The Europe à la Table series was completed fifteen years ago and in the meantime, globalization and new technologies have transformed everyday life. Yet the “ceremony of the family meal” has withstood the test of time and continues to provide the ideal pretext to study the intimacy and ambiguity of family life, of people and their objects. Through his project, Alain Willaume puts forward a new interpretation of this theme.
He photographed the families during and immediately after their meal, introducing his presence into one of the most private social situations without being invasive. Indeed, once the introductions were over, “those who had partaken of the meal” very quickly forgot about the stranger in their midst. Willaume concentrated on daily domestic rituals and, as always happens in his images, he paid particular attention to the look on the faces of the subjects he was portraying. At the end of the meal, the photographer asked all the members of the family to “give themselves” to the camera lens and seek inner concentration, distancing themselves from the present. Willaume's images convey this withdrawal and force the viewer to meet the subjects portrayed head on. The looks on their faces, with their intensity and detachment from the context, surprise and disquiet the viewer. Using the closeness between the themes of “family” and “food”, the photographer takes us to the crossroads between two worlds: inside a private and intimate ritual and towards the boundaries of an inner landscape.
At the end of every photographic session, Willaume asked each member of the family two questions – formulated with Anne Testut's collaboration – on their own personal experience of food and future idea of it. Each family was also asked to provide a selection of images from their own photo archives on the subject of meals. Willaume then gave their archives a second reading, providing a different interpretive framework for their images. He went through the same selection process with the historical archives stored at the Photo Library of Reggio Emilia's Panizzi Library.
Alain Willaume was born in 1956 in Strasburg. He lives and works in Paris.
Alain Willaume develops an unusual work in tune with the world which he crosses and observes for many years. Under the influence of long journeys and away from the main streams, he draws up a personal cartography made of enigmatic images, which all tell of the violence and the vulnerability of the world and the human beings who live in it.

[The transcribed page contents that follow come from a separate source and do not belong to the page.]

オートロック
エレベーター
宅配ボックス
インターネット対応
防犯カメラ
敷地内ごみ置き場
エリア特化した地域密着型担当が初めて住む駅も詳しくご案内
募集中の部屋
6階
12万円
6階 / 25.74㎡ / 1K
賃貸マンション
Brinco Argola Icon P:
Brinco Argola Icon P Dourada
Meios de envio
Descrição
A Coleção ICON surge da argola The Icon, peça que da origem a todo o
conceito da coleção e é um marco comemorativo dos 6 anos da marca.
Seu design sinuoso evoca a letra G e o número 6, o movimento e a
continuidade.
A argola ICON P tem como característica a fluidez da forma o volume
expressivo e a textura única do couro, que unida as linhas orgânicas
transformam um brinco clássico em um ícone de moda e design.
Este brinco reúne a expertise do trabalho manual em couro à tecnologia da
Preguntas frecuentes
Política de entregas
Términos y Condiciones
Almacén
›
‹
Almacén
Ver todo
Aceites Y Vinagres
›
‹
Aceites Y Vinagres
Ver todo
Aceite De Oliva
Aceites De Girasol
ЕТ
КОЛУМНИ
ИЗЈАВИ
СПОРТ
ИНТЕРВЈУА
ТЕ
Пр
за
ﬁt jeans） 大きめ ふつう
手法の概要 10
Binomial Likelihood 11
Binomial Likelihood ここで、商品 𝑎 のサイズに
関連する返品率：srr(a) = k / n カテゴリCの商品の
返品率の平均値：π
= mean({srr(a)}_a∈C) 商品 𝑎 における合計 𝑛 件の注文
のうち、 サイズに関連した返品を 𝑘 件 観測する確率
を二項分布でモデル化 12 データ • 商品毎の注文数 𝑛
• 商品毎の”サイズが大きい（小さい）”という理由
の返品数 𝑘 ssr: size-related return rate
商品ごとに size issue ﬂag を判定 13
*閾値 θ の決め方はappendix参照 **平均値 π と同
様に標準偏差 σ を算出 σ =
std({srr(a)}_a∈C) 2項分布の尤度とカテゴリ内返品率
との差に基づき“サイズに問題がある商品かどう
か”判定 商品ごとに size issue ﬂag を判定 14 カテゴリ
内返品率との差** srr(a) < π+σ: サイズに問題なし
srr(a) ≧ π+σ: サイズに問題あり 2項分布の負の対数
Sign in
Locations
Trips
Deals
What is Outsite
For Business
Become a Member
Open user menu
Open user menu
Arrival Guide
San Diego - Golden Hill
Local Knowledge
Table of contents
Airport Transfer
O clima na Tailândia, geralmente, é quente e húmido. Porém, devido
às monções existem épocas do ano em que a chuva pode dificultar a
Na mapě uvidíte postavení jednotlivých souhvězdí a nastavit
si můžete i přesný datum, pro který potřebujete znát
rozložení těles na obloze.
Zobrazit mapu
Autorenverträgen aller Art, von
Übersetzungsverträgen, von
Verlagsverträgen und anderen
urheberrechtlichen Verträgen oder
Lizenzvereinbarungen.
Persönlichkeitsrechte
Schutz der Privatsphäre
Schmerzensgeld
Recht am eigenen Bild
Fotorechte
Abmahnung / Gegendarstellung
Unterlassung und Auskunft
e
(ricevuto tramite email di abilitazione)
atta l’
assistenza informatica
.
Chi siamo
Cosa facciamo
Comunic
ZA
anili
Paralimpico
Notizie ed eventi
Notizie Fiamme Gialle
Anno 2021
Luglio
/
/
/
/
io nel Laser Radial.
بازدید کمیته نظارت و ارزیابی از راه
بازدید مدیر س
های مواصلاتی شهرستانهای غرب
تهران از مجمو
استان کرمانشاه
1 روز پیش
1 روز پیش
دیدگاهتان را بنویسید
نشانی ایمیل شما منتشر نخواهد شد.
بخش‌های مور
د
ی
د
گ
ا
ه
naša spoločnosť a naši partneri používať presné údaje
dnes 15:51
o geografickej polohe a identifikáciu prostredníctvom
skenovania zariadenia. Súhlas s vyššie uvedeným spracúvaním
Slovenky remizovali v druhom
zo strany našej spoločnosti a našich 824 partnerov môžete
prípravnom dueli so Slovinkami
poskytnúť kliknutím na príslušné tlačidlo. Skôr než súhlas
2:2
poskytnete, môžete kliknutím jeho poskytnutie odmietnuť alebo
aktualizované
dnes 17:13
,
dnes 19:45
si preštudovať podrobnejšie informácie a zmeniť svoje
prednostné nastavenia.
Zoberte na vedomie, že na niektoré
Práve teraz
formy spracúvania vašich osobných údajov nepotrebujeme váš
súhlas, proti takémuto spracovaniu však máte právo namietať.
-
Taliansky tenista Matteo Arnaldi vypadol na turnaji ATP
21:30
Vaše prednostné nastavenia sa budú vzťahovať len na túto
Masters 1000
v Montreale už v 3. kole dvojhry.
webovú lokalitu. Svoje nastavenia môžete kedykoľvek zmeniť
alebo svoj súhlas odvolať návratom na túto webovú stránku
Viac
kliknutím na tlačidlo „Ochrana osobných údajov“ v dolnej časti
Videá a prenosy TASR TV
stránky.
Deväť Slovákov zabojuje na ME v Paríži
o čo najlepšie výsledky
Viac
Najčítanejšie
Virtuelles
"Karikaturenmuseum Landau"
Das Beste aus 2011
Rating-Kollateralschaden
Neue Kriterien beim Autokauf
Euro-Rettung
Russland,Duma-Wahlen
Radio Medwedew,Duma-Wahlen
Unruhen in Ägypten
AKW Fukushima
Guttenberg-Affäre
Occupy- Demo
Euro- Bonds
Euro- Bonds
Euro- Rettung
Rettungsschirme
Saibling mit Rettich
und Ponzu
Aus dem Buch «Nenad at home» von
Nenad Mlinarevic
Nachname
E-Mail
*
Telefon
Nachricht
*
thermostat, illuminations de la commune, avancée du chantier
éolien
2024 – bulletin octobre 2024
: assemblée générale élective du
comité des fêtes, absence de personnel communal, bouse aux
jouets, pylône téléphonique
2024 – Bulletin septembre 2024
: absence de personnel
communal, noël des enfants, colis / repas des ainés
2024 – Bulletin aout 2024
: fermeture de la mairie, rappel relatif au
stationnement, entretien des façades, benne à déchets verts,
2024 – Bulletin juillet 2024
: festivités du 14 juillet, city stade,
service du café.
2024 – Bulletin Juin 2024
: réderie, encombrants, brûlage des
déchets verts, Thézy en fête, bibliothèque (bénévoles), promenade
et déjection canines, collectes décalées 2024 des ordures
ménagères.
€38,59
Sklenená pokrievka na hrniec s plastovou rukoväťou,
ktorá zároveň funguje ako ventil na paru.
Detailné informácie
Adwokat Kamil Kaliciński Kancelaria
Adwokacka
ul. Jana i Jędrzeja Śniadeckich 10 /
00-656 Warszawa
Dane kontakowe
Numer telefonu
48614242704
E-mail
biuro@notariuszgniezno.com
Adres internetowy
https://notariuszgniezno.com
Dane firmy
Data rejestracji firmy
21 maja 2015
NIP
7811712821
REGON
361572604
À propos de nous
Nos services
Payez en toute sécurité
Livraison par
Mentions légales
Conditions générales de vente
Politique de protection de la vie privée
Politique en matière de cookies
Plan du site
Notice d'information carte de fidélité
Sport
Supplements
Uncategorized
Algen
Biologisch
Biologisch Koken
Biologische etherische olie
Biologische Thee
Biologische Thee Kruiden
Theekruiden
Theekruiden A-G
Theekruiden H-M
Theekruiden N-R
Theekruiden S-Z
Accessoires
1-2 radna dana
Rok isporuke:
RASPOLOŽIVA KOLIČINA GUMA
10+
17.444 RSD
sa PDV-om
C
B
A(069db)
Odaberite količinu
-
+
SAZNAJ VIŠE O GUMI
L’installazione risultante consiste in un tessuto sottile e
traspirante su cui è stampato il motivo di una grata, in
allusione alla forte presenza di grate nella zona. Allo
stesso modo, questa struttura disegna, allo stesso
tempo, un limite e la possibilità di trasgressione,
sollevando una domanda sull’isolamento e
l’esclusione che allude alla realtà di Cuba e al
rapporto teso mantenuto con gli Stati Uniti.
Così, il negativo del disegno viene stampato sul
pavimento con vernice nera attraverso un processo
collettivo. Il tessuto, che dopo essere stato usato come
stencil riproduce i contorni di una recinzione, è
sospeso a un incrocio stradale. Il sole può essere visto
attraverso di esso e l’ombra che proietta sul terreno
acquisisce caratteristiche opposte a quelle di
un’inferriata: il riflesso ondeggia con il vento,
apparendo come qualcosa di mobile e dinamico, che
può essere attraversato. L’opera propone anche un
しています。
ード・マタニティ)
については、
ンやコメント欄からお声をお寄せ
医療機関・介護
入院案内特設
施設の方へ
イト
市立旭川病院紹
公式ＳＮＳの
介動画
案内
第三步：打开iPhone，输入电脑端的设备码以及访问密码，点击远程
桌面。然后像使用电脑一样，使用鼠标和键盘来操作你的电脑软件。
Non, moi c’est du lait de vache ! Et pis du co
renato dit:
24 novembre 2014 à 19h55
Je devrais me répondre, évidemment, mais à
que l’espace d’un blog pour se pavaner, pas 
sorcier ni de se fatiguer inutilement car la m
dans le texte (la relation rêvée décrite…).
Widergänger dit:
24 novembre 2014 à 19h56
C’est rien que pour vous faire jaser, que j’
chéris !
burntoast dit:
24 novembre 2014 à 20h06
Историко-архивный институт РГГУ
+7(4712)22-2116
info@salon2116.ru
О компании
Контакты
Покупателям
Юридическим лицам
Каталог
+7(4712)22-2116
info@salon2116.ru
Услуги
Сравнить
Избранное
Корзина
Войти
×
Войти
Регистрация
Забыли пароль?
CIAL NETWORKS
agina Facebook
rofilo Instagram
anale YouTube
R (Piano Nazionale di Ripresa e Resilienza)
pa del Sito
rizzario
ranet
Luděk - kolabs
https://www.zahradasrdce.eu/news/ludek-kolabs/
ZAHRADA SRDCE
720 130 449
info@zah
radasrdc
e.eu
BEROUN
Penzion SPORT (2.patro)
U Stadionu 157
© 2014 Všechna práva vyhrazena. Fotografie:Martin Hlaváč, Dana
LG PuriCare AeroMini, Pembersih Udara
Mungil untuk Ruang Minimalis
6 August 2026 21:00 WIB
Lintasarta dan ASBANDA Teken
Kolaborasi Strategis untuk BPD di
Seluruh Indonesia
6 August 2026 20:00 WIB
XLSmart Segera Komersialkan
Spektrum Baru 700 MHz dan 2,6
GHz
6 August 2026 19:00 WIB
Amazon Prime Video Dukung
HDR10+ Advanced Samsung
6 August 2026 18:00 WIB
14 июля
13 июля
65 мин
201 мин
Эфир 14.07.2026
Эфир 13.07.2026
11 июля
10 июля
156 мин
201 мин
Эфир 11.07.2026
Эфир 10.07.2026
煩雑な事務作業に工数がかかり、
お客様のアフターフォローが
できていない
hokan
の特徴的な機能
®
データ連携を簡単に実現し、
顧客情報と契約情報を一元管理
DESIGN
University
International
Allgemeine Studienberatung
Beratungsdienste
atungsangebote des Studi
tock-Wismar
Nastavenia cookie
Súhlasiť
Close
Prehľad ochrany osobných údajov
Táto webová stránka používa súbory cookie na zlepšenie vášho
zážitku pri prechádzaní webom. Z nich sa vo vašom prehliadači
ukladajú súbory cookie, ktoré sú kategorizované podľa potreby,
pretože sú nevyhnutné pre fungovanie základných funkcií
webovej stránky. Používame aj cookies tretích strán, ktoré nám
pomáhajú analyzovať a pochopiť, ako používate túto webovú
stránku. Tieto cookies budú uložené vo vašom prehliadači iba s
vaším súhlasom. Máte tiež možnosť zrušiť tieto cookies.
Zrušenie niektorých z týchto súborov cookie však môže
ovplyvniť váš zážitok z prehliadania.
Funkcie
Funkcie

Freelance photographer (represented bu VU Gallery), independent curator, editor and lecturer at École Supérieure des Arts Décoratifs in Strasburg. He recently initiated and co-curated the INDIA programme of exhibitions at Rencontres d’Arles 2007 and is the editor of India Now: New Visions in Photography, published by Thames & Hudson/Textuel in 2007. Artistic Director of IndiaPhotoNow 2008, a Year of Photography in India. His last monograph Bords du gouffre was published by Textuel, Paris and exhibited in Rencontres d’Arles 2003. He won the Prix Kodak de la Critique Photographique.
Info
Galleria Parmeggiani
Corso Cairoli 2 - Reggio Emilia
Tel. 0522 451152, 0522 456249, 0522 456635, 0522 456448
Single ticket for all exhibitions 10€. Concessions 7€
Open Times: Opening Friday 7th May, 19.00
7th May from 19.00 to 24.00; 8th - 9th May from 10.00 to 23.00
From 10th May to 13rd June: from Tuesdays to Fridays from 20.00 to 23.00; Saturdays, Sundays and festivals from 10.00 to 23.00. Monday closed. Open in the morning for schools.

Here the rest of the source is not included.